Wednesday, October 8, 2008

Topic Detection

One of the sub-tasks in determining the topic is determining who is being talked about in a particular text. I had tried Named Entity Recognition using the Open-NLP toolkit and it looks like it did not identify all the "names" in the text. A simple frequency based approach seems to have worked better. What did i do - well, eliminate all the stopwords there are numerous stopword lists available on the list and thereafter create a frequency distribution table of the remaining words and looked at the really frequent words - words occuring above mean + 5 SD. This gave mostly proper nouns and were indeed about the person being talked about.
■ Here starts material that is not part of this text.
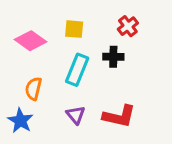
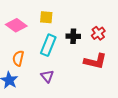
red cross: (128, 26) -> (98, 33), moved
red L-shape: (119, 116) -> (95, 61), moved

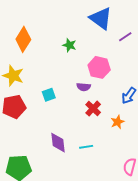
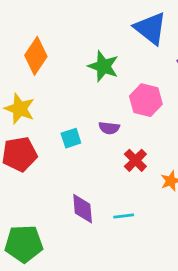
green star: (69, 45) -> (103, 66), size x1.5
purple semicircle: (84, 87) -> (109, 128), moved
Therefore, the named-entity recogniton tool too should have detected all these instances of words although i still need to look at the same further.

I tried using my summarization project that i did the last semester but that does not happen to suit this task. Perhaps, i should look at the text and try and look at a distinguishing feature... I am yet to try out the topic toolbox.

Wednesday, October 1, 2008

Topic Detection

Of late, i have been trying to extract topics from a given text. I found that there were a few tools that are available but am yet to figure out how to get them working. The problem with these tools are that they are written in different languages and every time one wants to use a new tool one needs to learn a new language. Matlab Topic Modelling Toolbox 1.3.2 http://psiexp.ss.uci.edu/research/programs_data/toolbox.htm seems to be an interesting tool to explore. The issue i face with most of the tools is that they were developed with a certain assumption in mind. We are therefore never sure if the results are accurate for our problem so there i am trying to find a simple solution me being the lazy person that i am.